Some inexperienced metal fabricators may only think about the surface finish that they want once they have completed designing their product. This approach can cause avoidable problems during surface finishing because the design may not have been optimised for that finish. This article discusses how powder-coating can affect the design process.
Effect on Component Dimensions
The powder-coating booth has fixed dimensions. The product design should therefore have these dimensions in mind so that the finished components will easily fit into that booth without being angled. For instance, you can design the product to have small parts that can be assembled once the powder-coating process has been completed.
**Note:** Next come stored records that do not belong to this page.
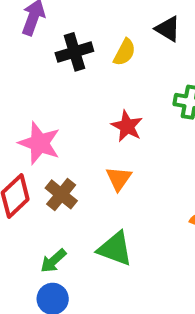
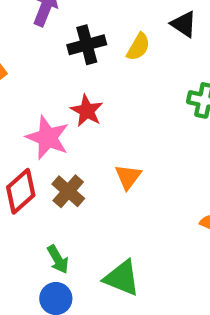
red star: (127, 126) -> (87, 111), moved
green triangle: (115, 249) -> (122, 278), moved
green arrow: (53, 261) -> (58, 259), turned -80

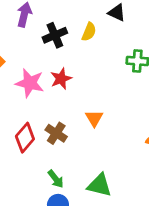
red star: (87, 111) -> (61, 79), turned 30
pink star: (48, 138) -> (30, 83), moved

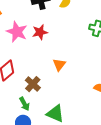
brown cross: (56, 133) -> (33, 84), moved

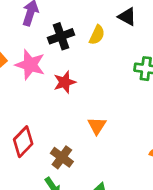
pink star: (17, 32) -> (30, 65), moved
This will be much better than trying to force a large product into a powder-coating booth to the extent that powder coverage may be affected by the limited space around the parts that are being powder-coated.
Impact on Tolerances
It also helps to know the surface finish as you design the part so that you incorporate that surface finish into the design of the parts. For example, you may be designing custom parts for your vintage car. The powder-coat may make the walls of the parts so thick that they will not fit as you install them into the car. Awareness that powder coating will be used helps you to design a part whose components leave ample room for the powder-coat to fill the remaining part of the material's thickness so that the part fits perfectly upon installation.
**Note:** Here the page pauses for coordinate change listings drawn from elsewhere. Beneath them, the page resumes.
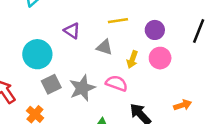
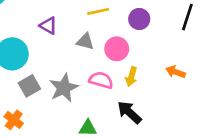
pink circle: (160, 58) -> (117, 49), moved
yellow arrow: (132, 60) -> (131, 77), moved
orange arrow: (183, 105) -> (175, 72), moved, turned -138

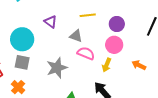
pink circle: (117, 49) -> (114, 45), moved
pink semicircle: (101, 80) -> (86, 53), moved
gray square: (29, 86) -> (22, 62), moved, turned 35

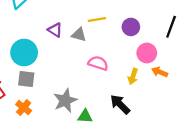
gray triangle: (76, 36) -> (79, 35), moved
pink circle: (114, 45) -> (147, 53), moved
yellow arrow: (107, 65) -> (133, 76), moved
gray star: (57, 68) -> (65, 100), moved

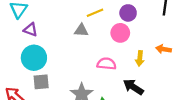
purple triangle: (55, 30) -> (31, 30), moved
pink circle: (147, 53) -> (120, 33), moved
pink semicircle: (98, 63) -> (106, 64), moved

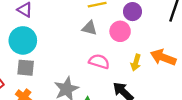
gray triangle: (81, 30) -> (89, 28), moved
orange arrow: (164, 49) -> (163, 57), size x1.5

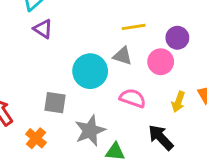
cyan circle: (23, 40) -> (90, 71), moved
gray square: (26, 68) -> (55, 103), moved

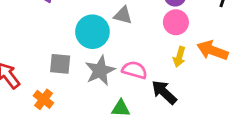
pink circle: (161, 62) -> (176, 22), moved
pink semicircle: (133, 98) -> (135, 70), moved
gray star: (90, 131) -> (100, 71), moved

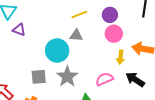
pink semicircle: (135, 70) -> (104, 79), moved, turned -30
black arrow: (164, 92) -> (135, 79), moved

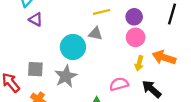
gray square: (39, 77) -> (35, 69), moved
gray star: (67, 77) -> (66, 76), moved

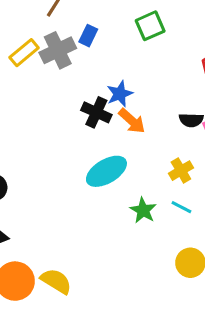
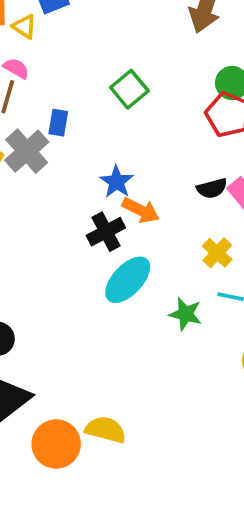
black cross: (96, 112) -> (106, 232), moved, turned -36

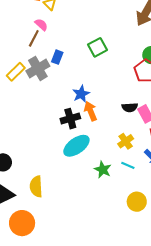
orange arrow: (141, 210) -> (91, 111), turned -150
yellow semicircle: (106, 430) -> (36, 186), moved, turned -120

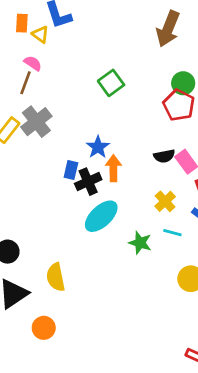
blue rectangle: (57, 57) -> (71, 170), moved
orange arrow: (91, 111) -> (113, 168), turned 30
orange circle: (22, 223) -> (44, 328), size x0.7

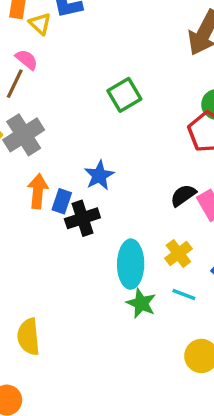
black semicircle: (164, 156) -> (183, 195), turned 150
orange arrow: (113, 168) -> (38, 191), moved
cyan ellipse: (101, 216) -> (131, 264), moved, turned -52

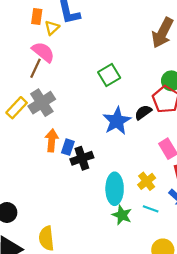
yellow triangle: (40, 24) -> (52, 28), turned 35
pink semicircle: (27, 60) -> (43, 52), size x1.5
blue star: (99, 175) -> (117, 121), moved, size x1.4
black semicircle: (183, 195) -> (143, 112), moved

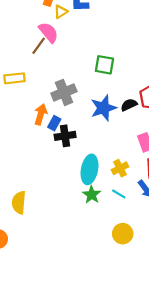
green square: (109, 75) -> (105, 65), turned 30
gray cross: (42, 103) -> (64, 92), moved
yellow rectangle: (17, 108) -> (14, 78), turned 30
The design process also involves selecting materials that will not present any problems during surface finishing. For instance, some metals, such as ductile aluminium, can become brittle during the powder-coating process. Other metals may be chemically incompatible with the chemicals that are used to clean surfaces before powder-coating begins. It is therefore very important to keep powder-coating in mind as you design your products. This awareness will help you to select a material that will easily be powder-coated without creating other post-coating processes to fix the problems that arise as the material is powder-coated.
As you can see, it is always helpful to plan the entire fabrication process before you design any component. This holistic approach will help you to come up with a design that will be favourable to the different metal fabrication processes to which that material will be subjected. Consult experienced fabricators in case you are not sure how a given design aspect of your product will affect a subsequent fabrication process.